Exercise
Write out again, word for word, the lines below from the line that holds "Call About A Workers' Compensation Claim" through the line that holds "enrollacademy", omitting pictures.

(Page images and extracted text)
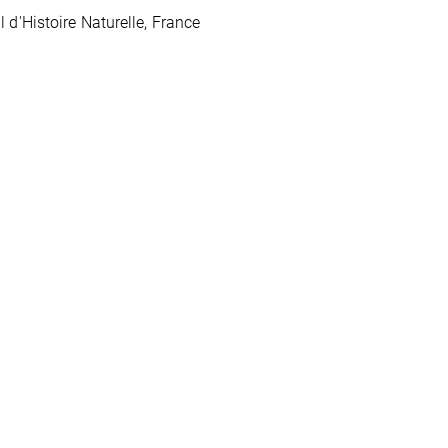
d'Histoire Naturelle, France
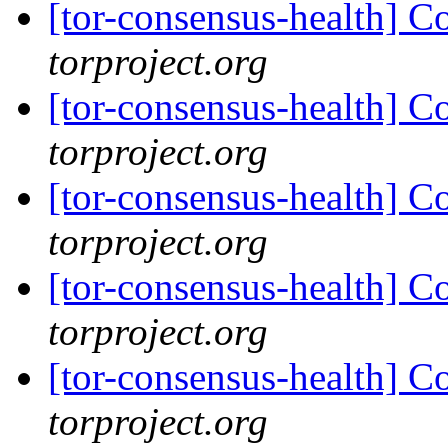
[tor-consensus-health] C
torproject.org
[tor-consensus-health] C
torproject.org
[tor-consensus-health] C
torproject.org
[tor-consensus-health] C
torproject.org
[tor-consensus-health] C
torproject.org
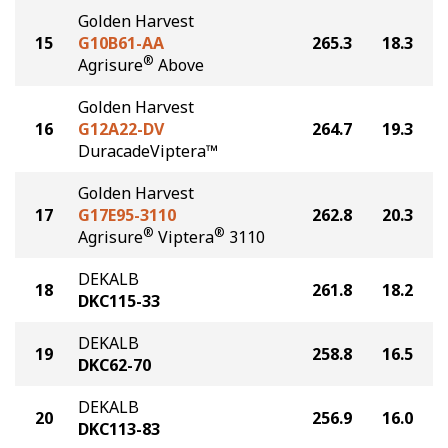
Golden Harvest
15
G10B61-AA
265.3
18.3
®
Agrisure
Above
Golden Harvest
16
G12A22-DV
264.7
19.3
DuracadeViptera™
Golden Harvest
17
G17E95-3110
262.8
20.3
®
®
Agrisure
Viptera
3110
DEKALB
18
261.8
18.2
DKC115-33
DEKALB
19
258.8
16.5
DKC62-70
DEKALB
20
256.9
16.0
DKC113-83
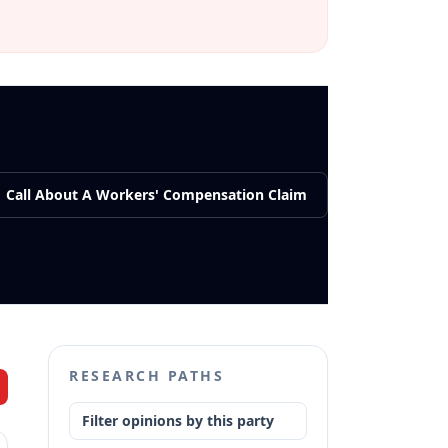
Call About A Workers' Compensation Claim
RESEARCH PATHS
Filter opinions by this party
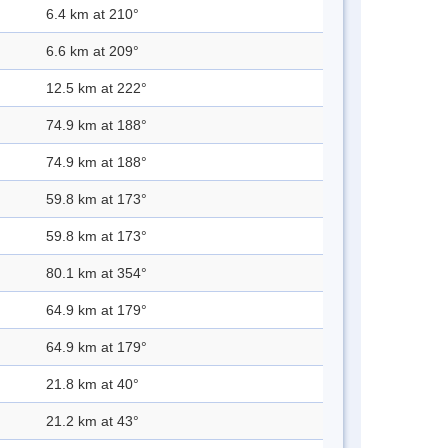
6.4 km at 210°
6.6 km at 209°
12.5 km at 222°
74.9 km at 188°
74.9 km at 188°
59.8 km at 173°
59.8 km at 173°
80.1 km at 354°
64.9 km at 179°
64.9 km at 179°
21.8 km at 40°
21.2 km at 43°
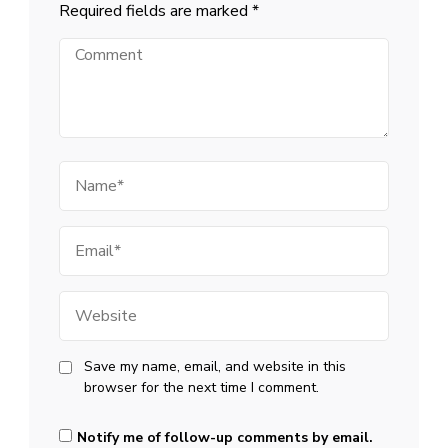
Required fields are marked
*
Comment
Name
Email
Website
Save my name, email, and website in this
browser for the next time I comment.
Notify me of follow-up comments by email.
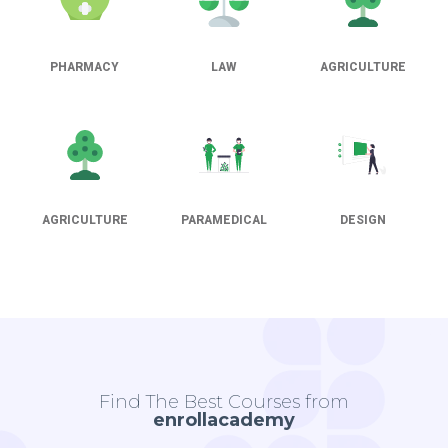
PHARMACY
LAW
AGRICULTURE
AGRICULTURE
PARAMEDICAL
DESIGN
Find The Best Courses from
enrollacademy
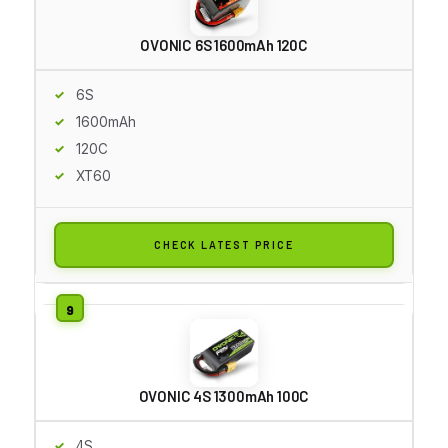
OVONIC 6S 1600mAh 120C
6S
1600mAh
120C
XT60
CHECK LATEST PRICE
OVONIC 4S 1300mAh 100C
4S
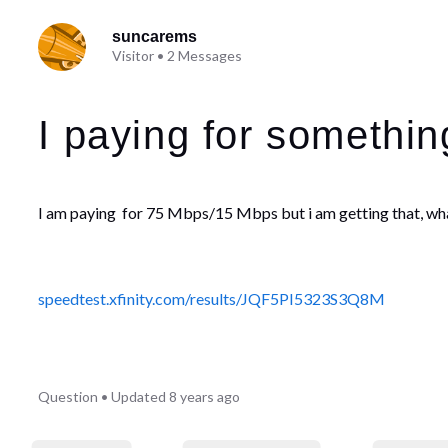
suncarems
Visitor
•
2
Messages
I paying for somethin
I am paying for
75 Mbps/15 Mbps but i am getting that, wh
speedtest.xfinity.com/results/JQF5PI5323S3Q8M
Question
•
Updated
8 years ago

Exercise output
Call About A Workers' Compensation Claim
RESEARCH PATHS
Filter opinions by this party
6.4 km at 210°
6.6 km at 209°
12.5 km at 222°
74.9 km at 188°
74.9 km at 188°
59.8 km at 173°
59.8 km at 173°
80.1 km at 354°
64.9 km at 179°
64.9 km at 179°
21.8 km at 40°
21.2 km at 43°
Required fields are marked
*
Comment
Name
Email
Website
Save my name, email, and website in this
browser for the next time I comment.
Notify me of follow-up comments by email.
PHARMACY
LAW
AGRICULTURE
AGRICULTURE
PARAMEDICAL
DESIGN
Find The Best Courses from
enrollacademy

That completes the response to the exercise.